肩で息をしながら、トゥアゴンはその場に倒れこんだ。草のクッションに身体を預けて、大きく呼吸を繰り返す。
 木の緑の間から見える空の青に目を閉じると、両腕をクロスして閉じた瞼の上に乗せて透けてくる明るさを遮断する。その代わりに届く風の音や鳥の声と、それに重なるように聞こえる心臓の音に、トゥアゴンは意識を集中させた。
 身体全体を巡る音。それに合わせて、ゆっくり呼吸を整えてゆく。少しそうしていると、すぐに息苦しさは治まった。
「は――……」
 長く、長く、息を吐く。
 視界に被せていた腕をのけて瞼を開くと、自分をここまで連れてきてくれた子馬と目があった。心配しているようなその目に、「ごめんね」と言う。「突然だったのに、思い切り走らせてしまったね」
 本来なら彼は年齢上、大人がつかないで乗馬することをまだ許可されていない。にもかかわらず、トゥアゴンは都からここまで、この馬に乗って駆けて来たのだ。改めて確認すると、とんでもないことを仕出かしたような気がしてきた。
 ばれていないと断言する自信はなかった。どちらかといえば、今頃大騒ぎになっている可能性のほうが高いと、そう思う。それはそれで面白いんじゃないかと思う自分が、何となく不自然だった。
「フィンロドじゃないんだから」
 無意識に呟いてから、後悔した。
 噂をすれば、という言葉があることを、忘れていたのだ。

「見つけた!!」
 彼はやはり同じように馬を走らせてきたらしい。トゥアゴンほど疲れた様子はなく現れると、嬉しそうにそう言って転げるように飛び降りてきた。

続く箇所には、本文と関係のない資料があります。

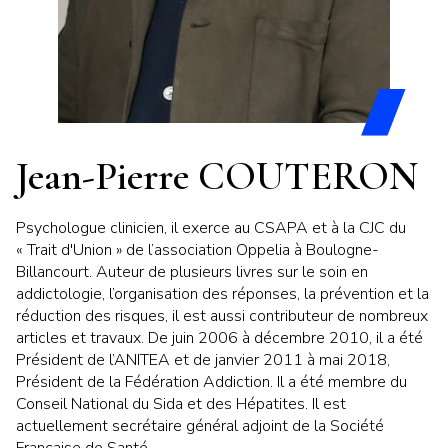
Jean-Pierre COUTERON
Psychologue clinicien, il exerce au CSAPA et à la CJC du
« Trait d'Union » de l’association Oppelia à Boulogne-
Billancourt. Auteur de plusieurs livres sur le soin en
addictologie, l’organisation des réponses, la prévention et la
réduction des risques, il est aussi contributeur de nombreux
articles et travaux. De juin 2006 à décembre 2010, il a été
Président de l’ANITEA et de janvier 2011 à mai 2018,
Président de la Fédération Addiction. Il a été membre du
Conseil National du Sida et des Hépatites. Il est
actuellement secrétaire général adjoint de la Société
Française de Santé.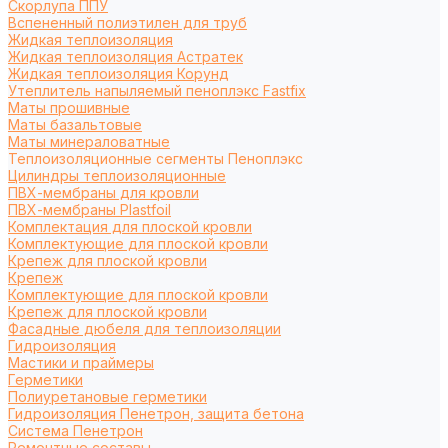
Cкорлупа ППУ
Вспененный полиэтилен для труб
Жидкая теплоизоляция
Жидкая теплоизоляция Астратек
Жидкая теплоизоляция Корунд
Утеплитель напыляемый пеноплэкс Fastfix
Маты прошивные
Маты базальтовые
Маты минераловатные
Теплоизоляционные сегменты Пеноплэкс
Цилиндры теплоизоляционные
ПВХ-мембраны для кровли
ПВХ-мембраны Plastfoil
Комплектация для плоской кровли
Комплектующие для плоской кровли
Крепеж для плоской кровли
Крепеж
Комплектующие для плоской кровли
Крепеж для плоской кровли
Фасадные дюбеля для теплоизоляции
Гидроизоляция
Мастики и праймеры
Герметики
Полиуретановые герметики
Гидроизоляция Пенетрон, защита бетона
Система Пенетрон
Ремонтные составы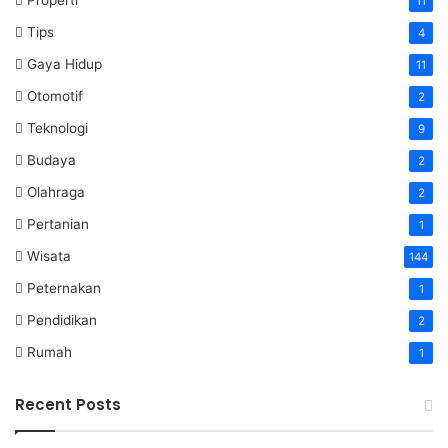
Properti
11
Tips
4
Gaya Hidup
11
Otomotif
2
Teknologi
9
Budaya
2
Olahraga
2
Pertanian
1
Wisata
144
Peternakan
1
Pendidikan
2
Rumah
1
Recent Posts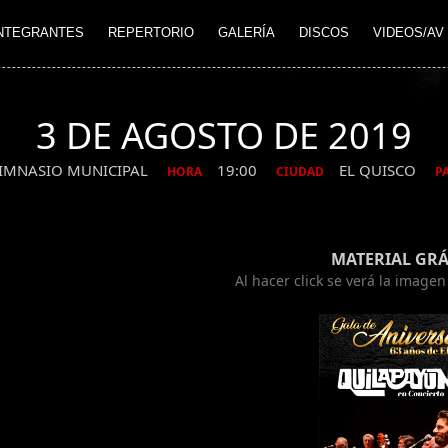
NTEGRANTES
REPERTORIO
GALERÍA
DISCOS
VIDEOS/AV
3 DE AGOSTO DE 2019
IMNASIO MUNICIPAL
19:00
EL QUISCO
HORA
CIUDAD
PA
MATERIAL GRÁ
Al hacer click se verá la image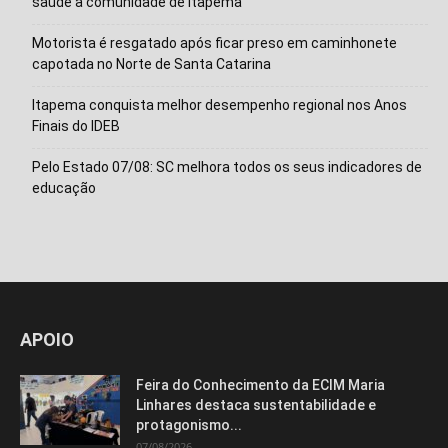
saúde à comunidade de Itapema
Motorista é resgatado após ficar preso em caminhonete
capotada no Norte de Santa Catarina
Itapema conquista melhor desempenho regional nos Anos
Finais do IDEB
Pelo Estado 07/08: SC melhora todos os seus indicadores de
educação
Isso vai fechar em
15
segundos
APOIO
Feira do Conhecimento da ECIM Maria
Linhares destaca sustentabilidade e
protagonismo...
07/08/2026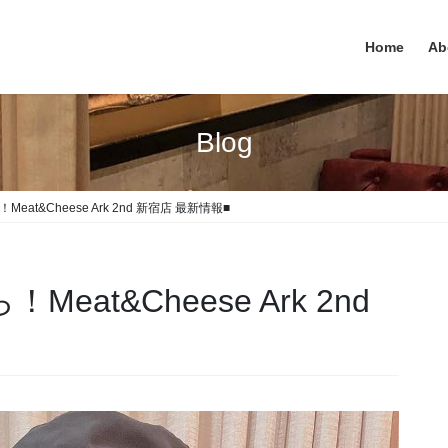
Home
Ab
Blog
at&Cheese Ark 2nd 新宿店 最新情報■
at&Cheese Ark 2nd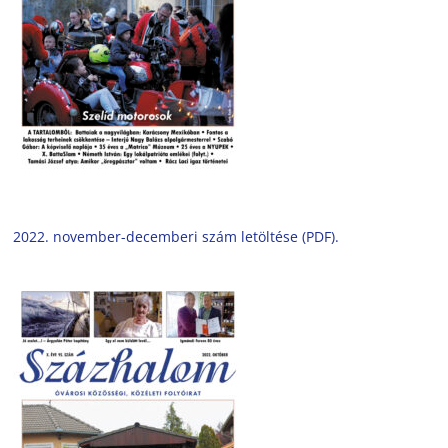
2022. november-decemberi szám letöltése (PDF).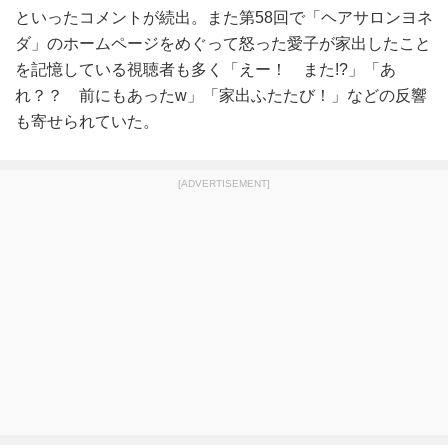
といったコメントが続出。また第58回で「ヘアサロンヨネ
ダ」のホームページをめぐって怒った愛子が家出したこと
を記憶している視聴者も多く「えー！ また!?」「あ
れ？？ 前にもあったw」「家出ふたたび！」などの反響
も寄せられていた。
[ADVERTISEMENT]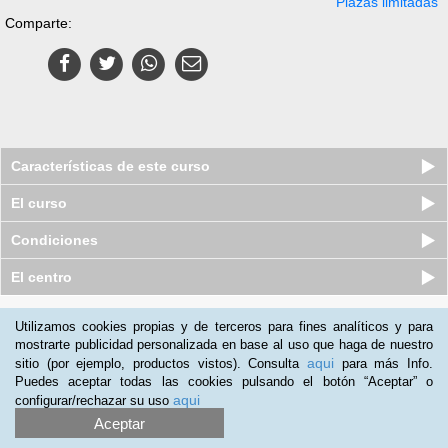
Plazas limitadas
Comparte:
Características de este curso
El curso
Condiciones
El centro
Quiénes somos
|
Preguntas frecuentes
|
Atención al Cliente
Utilizamos cookies propias y de terceros para fines analíticos y para
mostrarte publicidad personalizada en base al uso que haga de nuestro
Promociona tu negocio
|
Programa de Afiliación
aqui
sitio (por ejemplo, productos vistos). Consulta
para más Info.
2012-2026 Aprendum
Puedes aceptar todas las cookies pulsando el botón “Aceptar” o
LLámanos:
aqui
configurar/rechazar su uso
Aceptar
+34 91 989 0489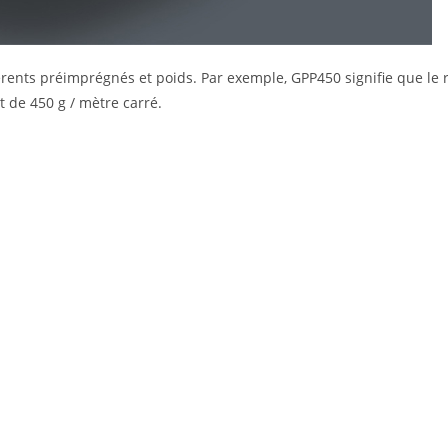
rents préimprégnés et poids. Par exemple, GPP450 signifie que le
 de 450 g / mètre carré.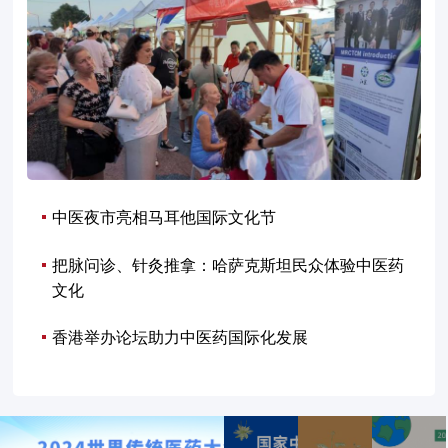
中医夜市亮相马耳他国际文化节
把脉问诊、针灸推拿：哈萨克斯坦民众体验中医药
文化
香港举办论坛助力中医药国际化发展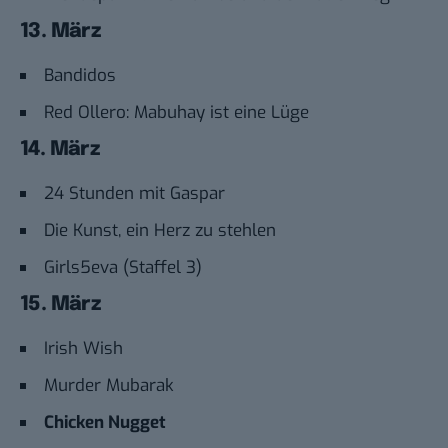
13. März
Bandidos
Red Ollero: Mabuhay ist eine Lüge
14. März
24 Stunden mit Gaspar
Die Kunst, ein Herz zu stehlen
Girls5eva (Staffel 3)
15. März
Irish Wish
Murder Mubarak
Chicken Nugget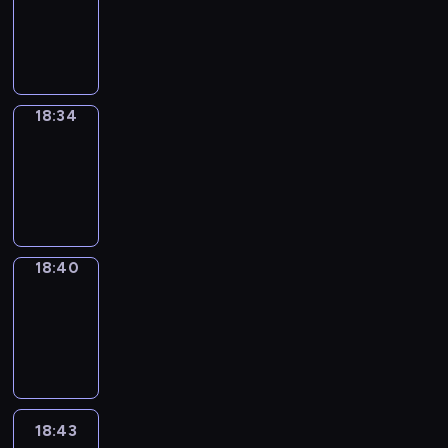
-
18:34
18:34
Irregular
Verbs
18:34
-
18:40
18:40
Coffee
Chat
18:40
-
18:43
18:43
Wrong&Right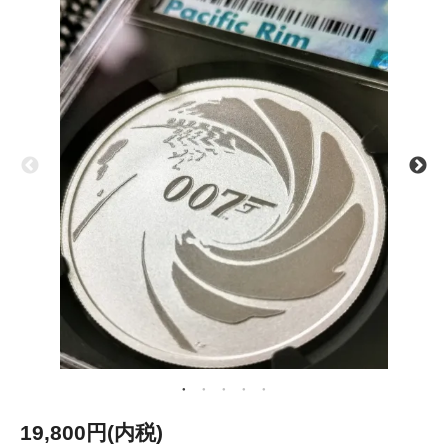
19,800円(内税)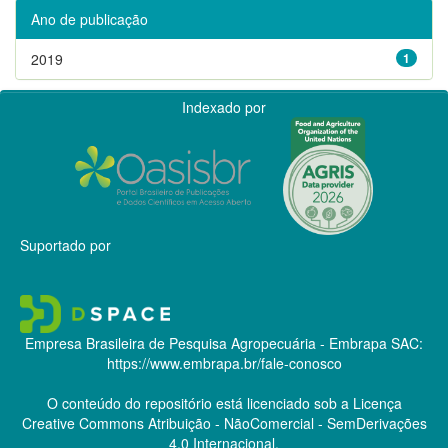
Ano de publicação
2019
1
Indexado por
Suportado por
Empresa Brasileira de Pesquisa Agropecuária - Embrapa
SAC:
https://www.embrapa.br/fale-conosco
O conteúdo do repositório está licenciado sob a Licença
Creative Commons
Atribuição - NãoComercial - SemDerivações
4.0 Internacional.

 驚いてぽかんとしているトゥアゴンに気付いていないように、フィンロドは金色の髪を流して倒れこんだ。ふたり、並ぶように横になる。
「……フィ、フィンロド……?」
「ちょっと待って、まだ少し苦しいから」
 笑いながら言う彼の表情は、それほど苦しそうには見えなかった。
 呼吸を繰り返し、乱れの少ない息を整える。すぐに落ち着いた鼓動を確認したか、フィンロドは顔だけをトゥアゴンに向けて、にこりと笑った。
「良かった、追いついて」
 ひょっとしたら無理なんじゃないかと思ったよ。と続ける。
「追いかけてきたの?」
 思わず起き上がったトゥアゴンに、フィンロドは横になったまま「そうだよ」と言う。「きみが走ってゆくのが見えたから、慌てて追いかけたんだ」
「どうして?」
「それはこっちの台詞だよ。どうしてこんなことをしたの?」
 責める風でなく言ってから、フィンロドは大の字に転がったまま瞼を下ろす。黙ったままのトゥアゴンに、まぁ、良いけれど、と笑った。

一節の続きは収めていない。